I considered two factors when creating my college list during my senior year of high school. However, in retrospect (after my college experience), there were two additional factors I wish I had considered. I’ve included all four factors in this list for you.
1. AVERAGE ADMITTED STUDENT PROFILE
When I developed my college list, I prioritized the average admitted student profile of universities. As a high school senior, I considered myself a moderately above average applicant—my weighted GPA hovered around 4.25, I passed my AP exams with 4s and 5s, but only had an SAT score of 1780 (out of 2400) and only a few extracurricular activities. With my “student profile” in mind, I had to look at a university’s admission rate and their average student profiles to see which schools would be a reach school (grades and test scores of admitted students higher than mine), a 50/50 school (grades and test scores of admitted students similar to mine), and a safety school (my grades and test scores higher than admitted students).
As a result, my college application list developed as follows:
- Reach: UCLA, UC Berkeley
- 50/50: UC San Diego
- Safety: UC Davis, UC Irvine, San Diego State University
After receiving college acceptances, I kept location in mind during my decision-making process. Now, when I say location, I don’t mean geographical highlights like having a beach nearby. For me, location was important because I needed to be far away enough from home and outside my comfort zone, but close enough to come back at a moment’s notice if my family needed me when the going gets tough. As a student hailing from Paradise Hills in San Diego, that meant a school like San Diego State University was too close to home. However, that meant schools like UC Berkeley, UCLA, and UC Davis were out of the picture for me.
This left me with two colleges to choose from after receiving their acceptances:
- UC San Diego and UC Irvine
UC Irvine was only an hour and a half away from home, but something told me that even that distance was too far for me to be disconnected from my family. With this in mind, I had to take UC Irvine off my college choices.
UC San Diego in La Jolla (about a 35 minute drive from my neighborhood) felt far enough away from home for me to feel like my family wasn’t just “down the street from me,” but close enough for me to come back in times of family crisis.
The above two factors helped me narrow down my options, eventually submitting my Statement of Intent to Register (SIR) to UC San Diego and later receiving a Bachelor’s of Science in Chemistry from the university.
However, there are two other factors I wish I would have kept in mind during my college application process: Retention Rate and Graduation Rate.
3. RETENTION RATE
Something I got hit hard with when entering college not only as a first-year student, but as a first-generation low-income student was the difficulty of navigating the transition into higher education. To put it simply, I struggled severely and barely made it through my first-year of college in both the academic and socioemotional sense.
This is important for me to bring up because many students face different and unique challenges during their first year of college. What really grounded me during my first year were academic support programs and mentorship-based communities that helped me find my way during college.

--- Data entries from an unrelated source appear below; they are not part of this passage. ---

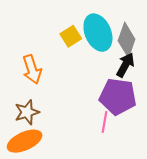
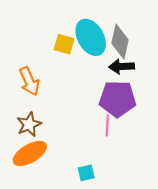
yellow square: (71, 36) -> (64, 44), turned -35
black arrow: (125, 65) -> (122, 67), turned -115

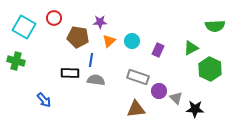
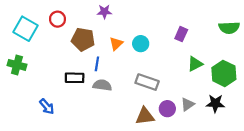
purple star: (100, 22) -> (104, 12), moved
green triangle: (191, 48) -> (195, 64), moved
purple rectangle: (158, 50) -> (181, 34), moved
purple circle: (159, 91) -> (167, 109), moved
gray triangle: (176, 98) -> (188, 104), turned 40
black star: (195, 109) -> (215, 103), moved

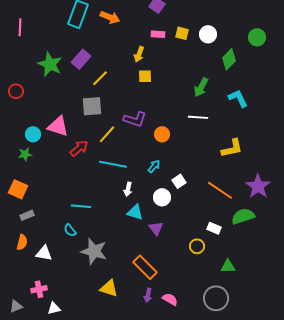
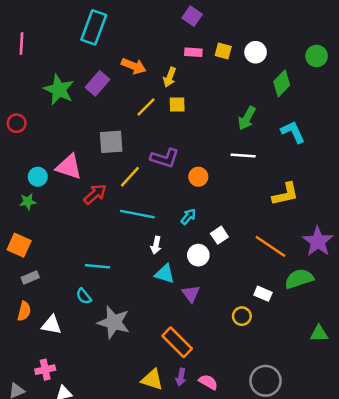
orange arrow: (110, 17) -> (134, 66), moved
yellow line: (100, 78) -> (146, 107), moved
green triangle: (228, 266) -> (319, 334), moved
yellow triangle: (109, 288) -> (152, 380), moved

Interestingly enough, something I have found after going through the process of higher education is that retention rate (specifically from first-year to second year) of undergraduates usually reflects a university’s commitment to retaining their students. How exactly is this reflected? In my experience, it is through their initiatives to address the needs of first-year students as they transition into university (usually through academic support programs and mentorship-based communities).
Shoutout to OASIS and the Summer Bridge Program at UC San Diego.
4. GRADUATION RATE
Similar to how a university’s retention rate reflects their commitment to retaining their students, I firmly believe a university’s graduation rate reflects an institution’s commitment to graduating their students as well. College for me was where I experienced holistic growth—personal, professional, academic, and even socio-emotional. These are all due to the initiatives I sought out throughout my time as an undergraduate (specifically through student support service programs like OASIS Summer Bridge and the NASPA Undergraduate Fellowship Program) to enhance my overall experience in college. Had these not been offered to me throughout my time in college, I would not have been motivated to graduate for any reason other than to obtain a degree from an accredited university.
Such initiatives are what I believe to be the reflection of a university’s commitment to graduate their students – that which stems from the underlying goal of enhancing and empowering the undergraduate experience towards graduation.
Hope you find these tips helpful during your journey!